Creatine causes hair loss is the type of information that “scares” anyone who wants to start supplementation.

However, our proposal is to clarify this fact. So let’s understand what DHT is.

DHT, also known as dihydrotestosterone, is nothing more than a steroid and androgenic hormone (that is, it is associated with more prevalent characteristics in males).

People use creatine widely in sports, especially in gym exercises to gain muscle mass. But many who use it have raised doubts about the possibility of causing hair loss.

Creatine is, in essence, an amino acid. That is, it is the raw material with which the human body can form proteins. In its natural state, it is found in the body’s muscle tissue and actively participates in contraction, intervening in energy processes.

Michel Chevreul discovered amino acids in 1882. Obviously, his discovery had nothing to do with commercial use, which started much later, exploding in the 1990s. In those years, people started to be postulate that ingested creatine could increase the amount of creatine within the muscle.

Experience has shown that, in a way, there is an effect of creatine on muscle mass. In addition, it is possibly capable of increasing muscle strength, albeit progressively and not magically.

In sports, its use has become extremely popular. Countries with high volumes of substance use can sell millions of pounds in one year. Among athletes, several surveys recorded up to 40% frequency of use.

THE POSSIBLE MECHANISM BY WHICH CREATINE CAUSES HAIR LOSS

If we maintain the physiology of how creatine would be able to cause hair loss, we would find the explanation in testosterone. This assuming that the majority of baldness is androgenic alopecia, that is, it occurs in men because of the hormone in question.

In a man’s body, testosterone converts to dihydrotestosterone and weakens hair follicles. Not in all men, but in those who are born with a genetic predisposition for baldness. Dihydrotestosterone does not have the same effect.

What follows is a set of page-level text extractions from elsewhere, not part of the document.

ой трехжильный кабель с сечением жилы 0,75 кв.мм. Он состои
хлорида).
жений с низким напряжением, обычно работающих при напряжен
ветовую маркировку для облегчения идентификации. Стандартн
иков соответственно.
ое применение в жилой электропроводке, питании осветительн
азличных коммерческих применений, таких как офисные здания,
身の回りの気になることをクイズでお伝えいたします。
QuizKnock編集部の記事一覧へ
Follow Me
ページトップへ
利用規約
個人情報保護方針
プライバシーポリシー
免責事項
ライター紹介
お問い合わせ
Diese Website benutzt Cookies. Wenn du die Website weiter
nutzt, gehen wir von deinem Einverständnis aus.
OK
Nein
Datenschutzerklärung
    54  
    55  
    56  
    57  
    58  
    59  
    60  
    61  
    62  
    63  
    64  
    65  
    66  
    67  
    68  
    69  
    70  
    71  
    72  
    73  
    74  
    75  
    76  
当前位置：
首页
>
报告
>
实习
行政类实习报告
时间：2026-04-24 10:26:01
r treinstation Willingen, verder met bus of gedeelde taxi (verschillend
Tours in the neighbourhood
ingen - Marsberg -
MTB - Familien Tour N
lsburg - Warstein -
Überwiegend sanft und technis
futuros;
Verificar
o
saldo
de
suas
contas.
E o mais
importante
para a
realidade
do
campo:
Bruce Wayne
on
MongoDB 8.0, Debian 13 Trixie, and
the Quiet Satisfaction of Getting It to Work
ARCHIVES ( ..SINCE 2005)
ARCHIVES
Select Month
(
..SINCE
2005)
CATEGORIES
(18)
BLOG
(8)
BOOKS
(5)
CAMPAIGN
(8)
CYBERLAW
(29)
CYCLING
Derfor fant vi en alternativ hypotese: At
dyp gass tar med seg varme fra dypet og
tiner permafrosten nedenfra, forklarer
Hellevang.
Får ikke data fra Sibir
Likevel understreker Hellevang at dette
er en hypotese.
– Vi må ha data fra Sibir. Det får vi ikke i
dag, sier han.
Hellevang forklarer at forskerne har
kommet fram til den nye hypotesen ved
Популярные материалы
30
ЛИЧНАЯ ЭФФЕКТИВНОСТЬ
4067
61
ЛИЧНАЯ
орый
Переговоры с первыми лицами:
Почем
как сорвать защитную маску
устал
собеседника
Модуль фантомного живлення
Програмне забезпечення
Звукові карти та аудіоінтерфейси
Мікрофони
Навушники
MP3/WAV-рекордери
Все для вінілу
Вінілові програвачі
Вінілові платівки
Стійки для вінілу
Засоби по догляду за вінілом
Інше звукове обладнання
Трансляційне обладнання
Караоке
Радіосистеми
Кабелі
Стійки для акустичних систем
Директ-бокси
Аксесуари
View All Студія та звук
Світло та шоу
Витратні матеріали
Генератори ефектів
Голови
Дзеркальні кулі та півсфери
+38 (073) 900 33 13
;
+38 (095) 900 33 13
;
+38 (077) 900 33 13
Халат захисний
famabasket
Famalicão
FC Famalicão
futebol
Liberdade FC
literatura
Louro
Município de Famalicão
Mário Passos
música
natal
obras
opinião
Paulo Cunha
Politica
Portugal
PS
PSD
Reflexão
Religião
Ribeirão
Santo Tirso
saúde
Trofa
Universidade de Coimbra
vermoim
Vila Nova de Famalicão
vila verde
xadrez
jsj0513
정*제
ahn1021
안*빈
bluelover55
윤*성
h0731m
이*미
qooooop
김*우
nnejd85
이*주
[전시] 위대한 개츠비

Therefore, by increasing muscle strength, creatine would cause hair loss, stimulating increased production of dihydrotestosterone. Once again we emphasize, only in those individuals with sensitive genetics.

WHY CAN’T WE CONCLUDE THAT CREATINE CAUSES HAIR LOSS?

We cannot conclusively conclude that creatine causes hair loss. The study that updated the doubt does not meet all the requirements to consider it definitive. Of its methodology, it has only twenty participants.

In addition, differences in the concentration of dihydro-testosterone between consumers and non-creatine users must be significant to give effect. In the study, the difference was only 0.30 nanomoles. This is an insignificant amount.

On the other hand, rigorous scientific studies consider multiple variables. In the one that generated the doubt about creatine, we do not know if the effect would be only in rugby players   or in other sports, because we do not know the specific and specific training that the subjects performed.

In conclusion, it is more accurate to say that creatine does not cause hair loss alone and in isolation, but it could do so in genetically predisposed individuals. These individuals would be men with a congenital predisposition to baldness. Even so, it is difficult to know if they would not suffer from alopecia because of their genetics, regardless of creatine consumption.